How To Stay Safe When Returning To Work 2020

24th July 2020

After a tough time over the past few months, lockdown restrictions have begun to ease in the UK. We’ve been reunited with our loved ones, been able to go and get a pint from the pub, and for some, been able to go back to the office. Slowly but surely, we’ve all begun to adapt to the ‘new normal’. However, it’s important to remember that coronavirus hasn’t gone away, nor has the risk it poses to our health. We all need to continue to do our bit to limit the spread of the virus to keep ourselves and others safe.

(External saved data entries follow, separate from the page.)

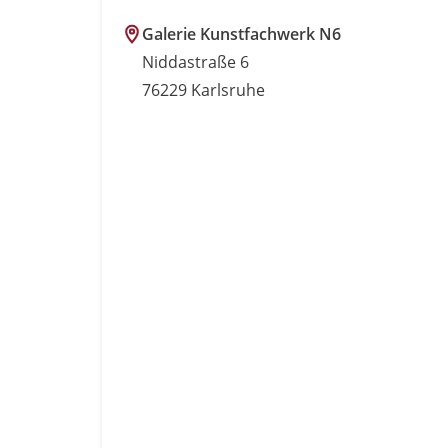
Galerie Kunstfachwerk N6
Niddastraße 6
76229 Karlsruhe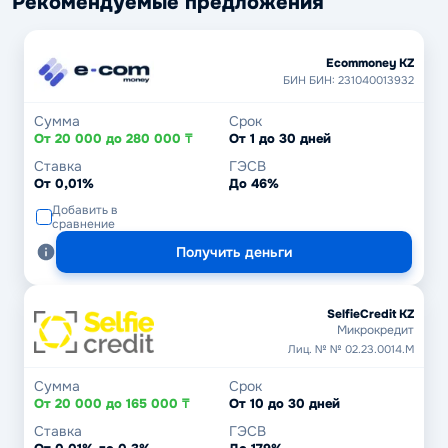
Рекомендуемые предложения
Ecommoney KZ
БИН БИН: 231040013932
Сумма
Срок
От 20 000 до 280 000 ₸
От 1 до 30 дней
Ставка
ГЭСВ
От 0,01%
До 46%
Добавить в
сравнение
Получить деньги
SelfieCredit KZ
Микрокредит
Лиц. № № 02.23.0014.М
Сумма
Срок
От 20 000 до 165 000 ₸
От 10 до 30 дней
Ставка
ГЭСВ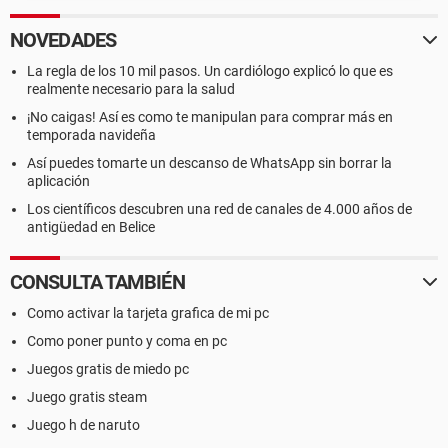
NOVEDADES
La regla de los 10 mil pasos. Un cardiólogo explicó lo que es
realmente necesario para la salud
¡No caigas! Así es como te manipulan para comprar más en
temporada navideña
Así puedes tomarte un descanso de WhatsApp sin borrar la
aplicación
Los científicos descubren una red de canales de 4.000 años de
antigüedad en Belice
CONSULTA TAMBIÉN
Como activar la tarjeta grafica de mi pc
Como poner punto y coma en pc
Juegos gratis de miedo pc
Juego gratis steam
Juego h de naruto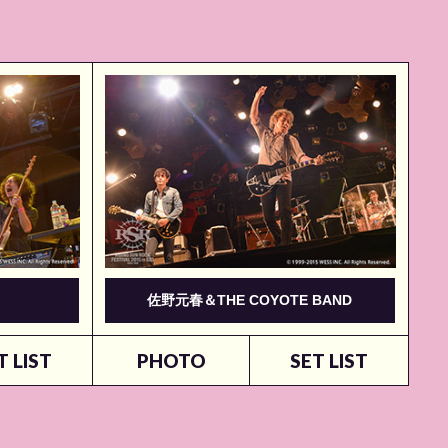
佐野元春＆THE COYOTE BAND
T LIST
PHOTO
SET LIST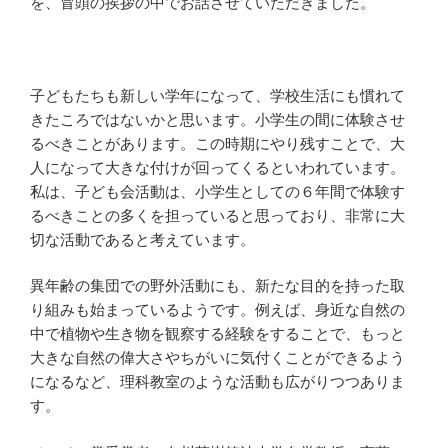
を、冒頭の挨拶の中でお話させていただきました。
子どもたちも新しい学年になって、学校生活にも慣れて
きたころではないかと思います。小学生の間に体験させ
るべきことがあります。この時期にやり残すことで、大
人になって大きな付けが回ってくるといわれています。
私は、子ども会活動は、小学生としての６年間で体験す
るべきことの多くを担っていると思っており、非常に大
切な活動であると考えています。
異年齢の集団での野外活動にも、新たな目的を持った取
り組みも始まっているようです。例えば、身近な自然の
中で植物や生き物を観察する経験をすることで、もっと
大きな自然の偉大さやちがいに気付くことができるよう
になるなど、理科教室のような活動も広がりつつありま
す。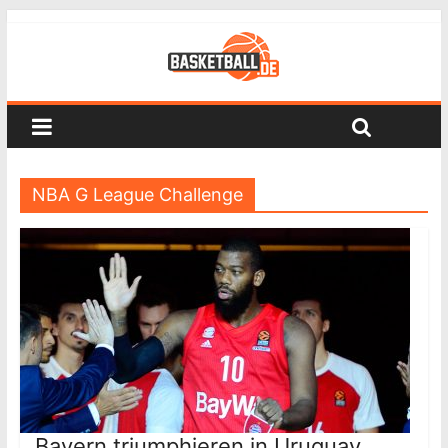
NBA G League Challenge
Bayern triumphieren in Uruguay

The government continues to put strict guidelines in place, particularly around social distancing and the requirement to self-isolate and get tested if you are showing symptoms. As of 24th July in England, wearing face masks in shops is now compulsory, and this rule is also the case in Scotland. It’s now the job of employers to do everything possible to keep employees safe as they begin returning to work, and employees must also play their part to keep everybody safe. If you’re reopening your workplace, what steps do you need to take to protect people from COVID-19?

COVID-19 Risk Assessment

If you haven’t done so already, you should undertake a COVID-19 risk assessment before returning to work; this is part of Government regulations. The aim of this risk assessment is to recognise the virus as the hazard, to help you to identify the likelihood of transmission from one person to another in different settings. Following the risk assessment, you will have a much better idea of what control measures to put in place to minimise these risks, and keep your workforce safe. From social distancing to staggered start times, one-way systems, cleanliness and PPE, the steps required to make a workplace COVID-19 secure will differ from one business to another.

We have put together a guide around the Return to work COVID-19 (Coronavirus) Risk Assessment, you can also download our free COVID-19 Free Risk Assessment template here too. 

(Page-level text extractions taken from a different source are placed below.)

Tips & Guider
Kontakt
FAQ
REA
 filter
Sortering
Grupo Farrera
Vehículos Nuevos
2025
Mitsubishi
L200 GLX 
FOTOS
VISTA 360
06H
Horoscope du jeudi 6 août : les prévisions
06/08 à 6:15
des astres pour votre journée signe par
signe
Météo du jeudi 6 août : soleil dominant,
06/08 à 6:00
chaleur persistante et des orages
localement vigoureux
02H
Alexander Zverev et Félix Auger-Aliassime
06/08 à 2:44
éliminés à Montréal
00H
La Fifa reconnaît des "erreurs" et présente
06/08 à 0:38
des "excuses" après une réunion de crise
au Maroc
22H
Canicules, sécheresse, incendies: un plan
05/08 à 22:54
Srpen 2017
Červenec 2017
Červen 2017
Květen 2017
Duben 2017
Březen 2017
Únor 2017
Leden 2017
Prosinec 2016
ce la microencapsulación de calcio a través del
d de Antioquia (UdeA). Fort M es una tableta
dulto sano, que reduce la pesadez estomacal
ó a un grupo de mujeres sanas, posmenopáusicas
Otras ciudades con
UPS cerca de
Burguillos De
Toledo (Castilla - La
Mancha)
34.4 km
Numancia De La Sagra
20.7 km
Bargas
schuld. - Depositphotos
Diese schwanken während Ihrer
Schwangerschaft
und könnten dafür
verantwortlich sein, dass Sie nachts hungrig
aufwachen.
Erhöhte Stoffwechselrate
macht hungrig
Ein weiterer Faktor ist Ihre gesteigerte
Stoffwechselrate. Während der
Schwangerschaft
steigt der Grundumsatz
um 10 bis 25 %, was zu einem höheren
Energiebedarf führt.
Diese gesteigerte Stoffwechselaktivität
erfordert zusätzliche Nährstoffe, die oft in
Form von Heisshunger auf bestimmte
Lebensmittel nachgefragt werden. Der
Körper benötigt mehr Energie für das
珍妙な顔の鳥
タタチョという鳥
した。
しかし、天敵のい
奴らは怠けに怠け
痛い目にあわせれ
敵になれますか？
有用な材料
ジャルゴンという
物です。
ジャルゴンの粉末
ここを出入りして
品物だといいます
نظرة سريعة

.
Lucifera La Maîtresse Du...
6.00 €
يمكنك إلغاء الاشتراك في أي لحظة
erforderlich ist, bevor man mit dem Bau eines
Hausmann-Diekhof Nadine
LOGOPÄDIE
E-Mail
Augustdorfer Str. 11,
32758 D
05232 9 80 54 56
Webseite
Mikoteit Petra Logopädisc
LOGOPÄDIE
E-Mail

Tips for social distancing in the workplace

When returning to work, we all have a responsibility to act in accordance with social distancing rules in order to protect ourselves and others. As an employer, you could put some of the following changes in place, and also encourage your employees to follow this advice.

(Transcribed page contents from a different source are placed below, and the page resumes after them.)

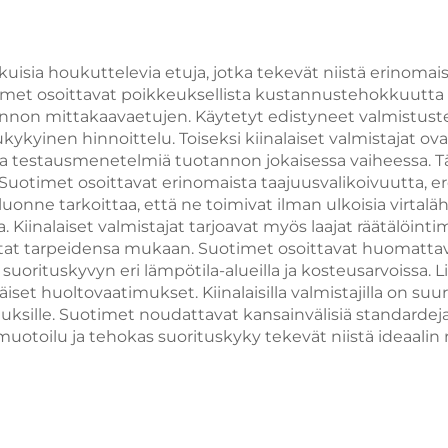
ukuisia houkuttelevia etuja, jotka tekevät niistä erino
met osoittavat poikkeuksellista kustannustehokkuutta l
annon mittakaavaetujen. Käytetyt edistyneet valmistus
kykyinen hinnoittelu. Toiseksi kiinalaiset valmistajat ova
oja testausmenetelmiä tuotannon jokaisessa vaiheessa. 
Suotimet osoittavat erinomaista taajuusvalikoivuutta, er
luonne tarkoittaa, että ne toimivat ilman ulkoisia virtalä
Kiinalaiset valmistajat tarjoavat myös laajat räätälöinti
mitat tarpeidensa mukaan. Suotimet osoittavat huomattava
suorituskyvyn eri lämpötila-alueilla ja kosteusarvoissa
äiset huoltovaatimukset. Kiinalaisilla valmistajilla on su
uksille. Suotimet noudattavat kansainvälisiä standardeja j
toilu ja tehokas suorituskyky tekevät niistä ideaalin rat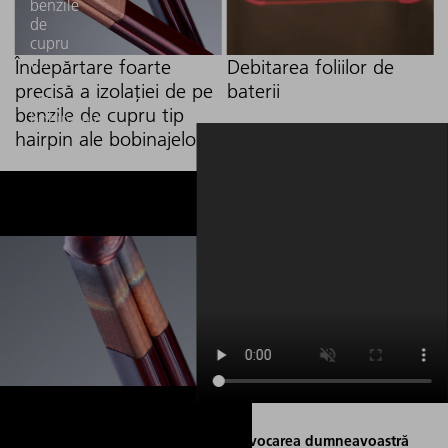
benzile
de
cupru
tip
Îndepărtare foarte
Debitarea foliilor de
hairpin
precisă a izolației de pe
baterii
ale
benzile de cupru tip
bobinajelor
hairpin ale bobinajelor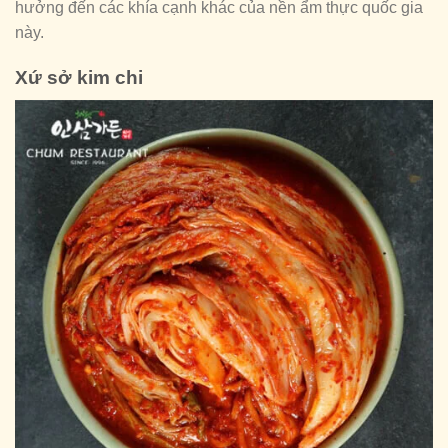
hưởng đến các khía cạnh khác của nền ẩm thực quốc gia
này.
Xứ sở kim chi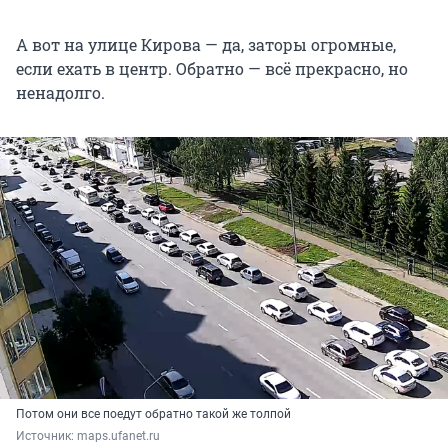
А вот на улице Кирова — да, заторы огромные,
если ехать в центр. Обратно — всё прекрасно, но
ненадолго.
Потом они все поедут обратно такой же толпой
Источник: 
maps.ufanet.ru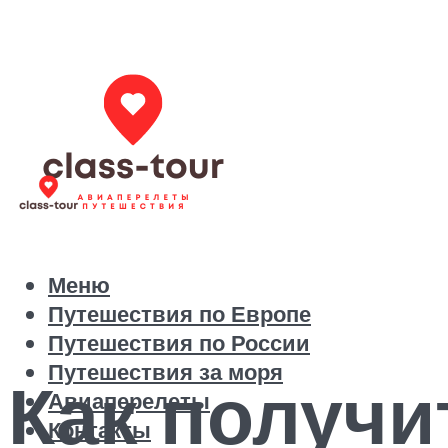
Меню
Путешествия по Европе
Путешествия по России
Путешествия за моря
Как получи
Авиаперелеты
Контакты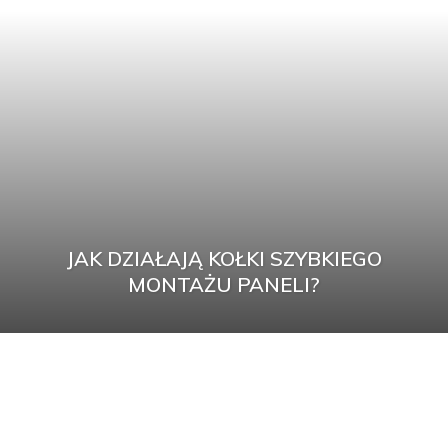
JAK DZIAŁAJĄ KOŁKI SZYBKIEGO
MONTAŻU PANELI?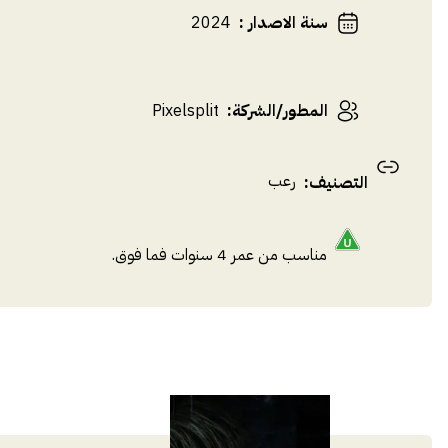
سنة الاصدار
:
2024
المطور/الشركة
:
Pixelsplit
رعب
التصنيف
:
مناسب من عمر 4 سنوات فما فوق.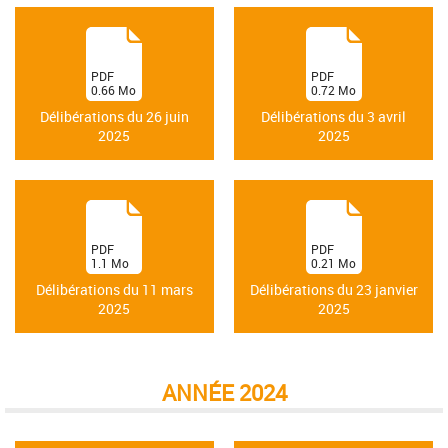
(
(
PDF
PDF
0.66
Mo
0.72
Mo
)
)
Délibérations du 26 juin
Délibérations du 3 avril
2025
2025
(
(
PDF
PDF
1.1
Mo
0.21
Mo
)
)
Délibérations du 11 mars
Délibérations du 23 janvier
2025
2025
ANNÉE 2024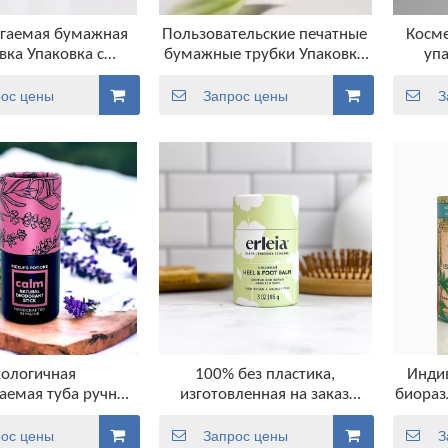
агаемая бумажная
Пользовательские печатные
Косм
вка Упаковка с
бумажные трубки Упаковка
упа
бальзами
губной трубки
б
ос цены
Запрос цены
З
кологичная
100% без пластика,
Инди
аемая туба ручной
изготовленная на заказ
биораз
умажная туба пуш-
бумажная туба, упаковка,
крафт
 дезодоранта и
биоразлагаемый картон,
для де
ос цены
Запрос цены
З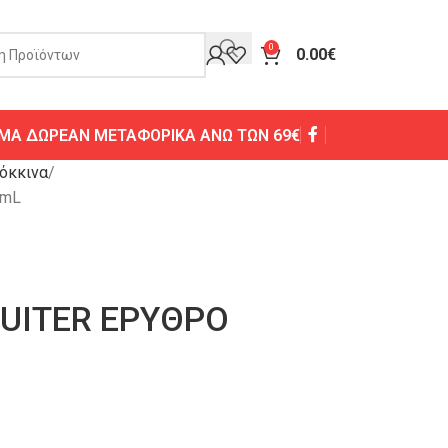
0
0.00
€
ΜΑ ΔΩΡΕΑΝ ΜΕΤΑΦΟΡΙΚΑ ΑΝΩ ΤΩΝ 69€
όκκινα
0mL
ZUITER ΕΡΥΘΡΟ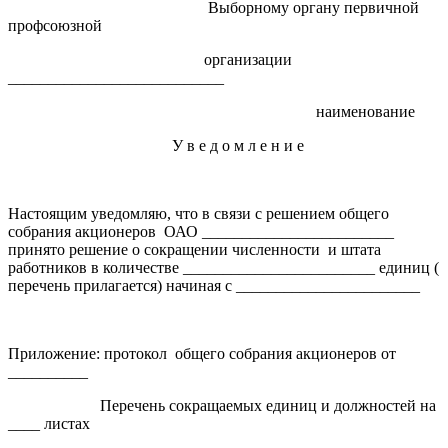
Выборному органу первичной
профсоюзной
организации
___________________________
наименование
У в е д о м л е н и е
Настоящим уведомляю, что в связи с решением общего
собрания акционеров ОАО ________________________
принято решение о сокращении численности и штата
работников в количестве ________________________ единиц (
перечень прилагается) начиная с _______________________
Приложение: протокол общего собрания акционеров от
__________
Перечень сокращаемых единиц и должностей на
____ листах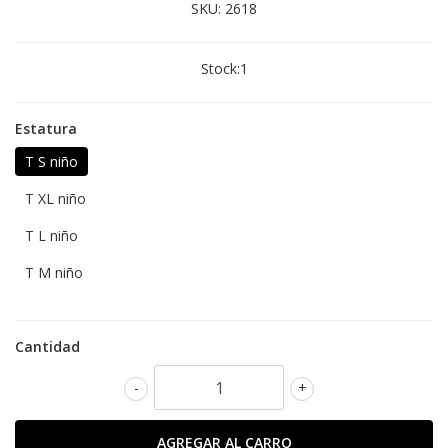
SKU:
2618
Stock:
1
Estatura
T S niño
T XL niño
T L niño
T M niño
Cantidad
-
+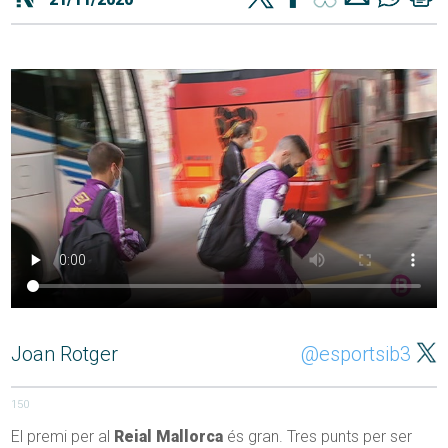
Joan Rotger
@esportsib3
150
El premi per al
Reial Mallorca
és gran. Tres punts per ser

  • Avoid face-to-face meetings as much as possible, encouraging virtual meetings over platforms such as Zoom, Microsoft Teams and Skype. Where a face-to-face meeting is absolutely necessary, ensure that meeting room seating is rearranged so that social distancing can be maintained by attendees.
  • Create one way systems through corridors, and across the building where possible.
  • Avoid eating in social areas, such as the breakroom and the kitchen, instead encourage employees to eat at their desks.
  • Set limits on lift capacities, and encourage employees to wait for the next lift, or to take the stairs if they are able to.
  • Put rules in place to limit numbers in social spaces, such as in the kitchen or smoking area.
  • Place markers on the floor, set 2m apart to encourage employees to social distance.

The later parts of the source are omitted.